• [Exercise aim]
Exactly reproduce the lines from the one containing "are equipped with on their transom" through the last line of the data, both ends included, leaving out pictures.

• [Records provided]

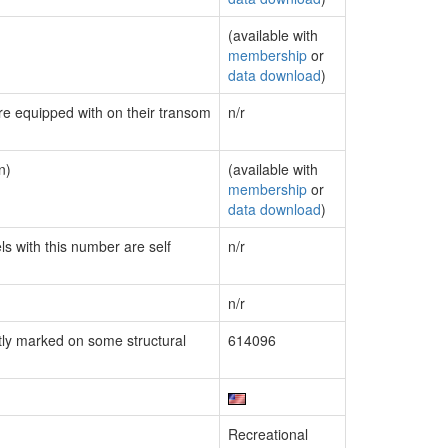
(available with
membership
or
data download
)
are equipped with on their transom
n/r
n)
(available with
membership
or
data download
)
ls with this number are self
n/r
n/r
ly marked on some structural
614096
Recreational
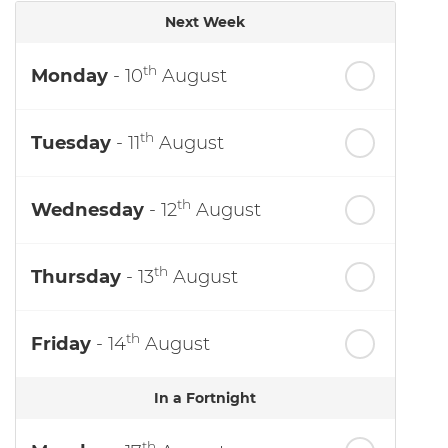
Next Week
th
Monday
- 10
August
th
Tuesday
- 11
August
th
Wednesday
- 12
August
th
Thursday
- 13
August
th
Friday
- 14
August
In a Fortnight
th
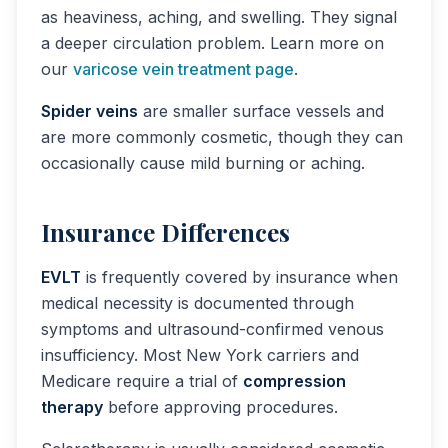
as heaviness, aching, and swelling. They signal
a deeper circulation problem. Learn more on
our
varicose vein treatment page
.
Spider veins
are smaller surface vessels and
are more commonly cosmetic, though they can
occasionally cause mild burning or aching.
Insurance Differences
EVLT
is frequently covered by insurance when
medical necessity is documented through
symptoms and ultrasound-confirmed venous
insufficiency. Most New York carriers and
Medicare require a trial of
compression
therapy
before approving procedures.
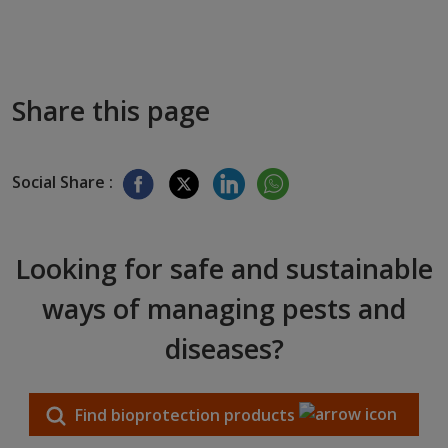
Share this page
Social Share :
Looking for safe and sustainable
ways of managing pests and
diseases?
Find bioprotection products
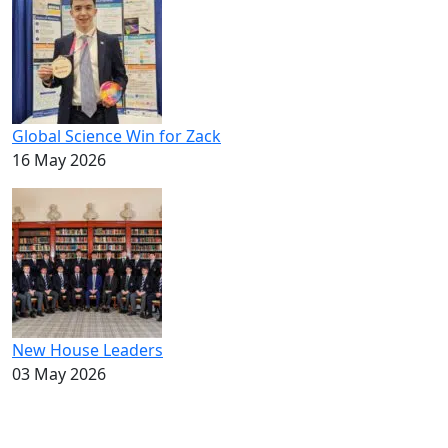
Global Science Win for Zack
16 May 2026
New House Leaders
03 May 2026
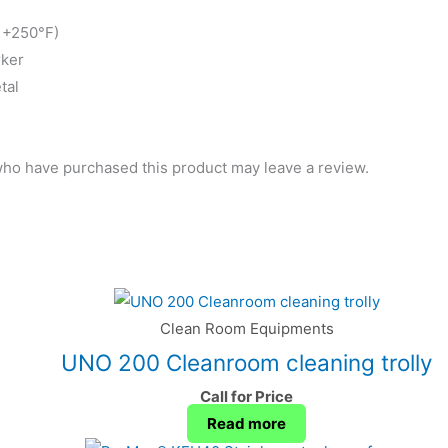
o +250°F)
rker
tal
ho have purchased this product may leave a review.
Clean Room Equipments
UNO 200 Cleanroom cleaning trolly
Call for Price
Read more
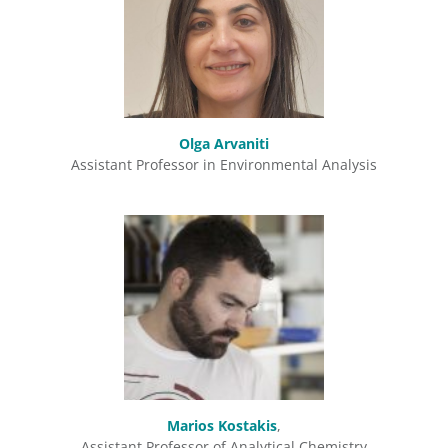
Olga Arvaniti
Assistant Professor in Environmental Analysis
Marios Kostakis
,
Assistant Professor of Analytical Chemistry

• [Answer for this exercise]
are equipped with on their transom
n/r
n)
(available with
membership
or
data download
)
ls with this number are self
n/r
n/r
ly marked on some structural
614096
Recreational
Next Week
th
Monday
- 10
August
th
Tuesday
- 11
August
th
Wednesday
- 12
August
th
Thursday
- 13
August
th
Friday
- 14
August
In a Fortnight
th
as heaviness, aching, and swelling. They signal
a deeper circulation problem. Learn more on
our
varicose vein treatment page
.
Spider veins
are smaller surface vessels and
are more commonly cosmetic, though they can
occasionally cause mild burning or aching.
Insurance Differences
EVLT
is frequently covered by insurance when
medical necessity is documented through
symptoms and ultrasound-confirmed venous
insufficiency. Most New York carriers and
Medicare require a trial of
compression
therapy
before approving procedures.
Share this page
Social Share :
Looking for safe and sustainable
ways of managing pests and
diseases?
Find bioprotection products
Global Science Win for Zack
16 May 2026
New House Leaders
03 May 2026
o +250°F)
rker
tal
ho have purchased this product may leave a review.
Clean Room Equipments
UNO 200 Cleanroom cleaning trolly
Call for Price
Read more
Olga Arvaniti
Assistant Professor in Environmental Analysis
Marios Kostakis
,
Assistant Professor of Analytical Chemistry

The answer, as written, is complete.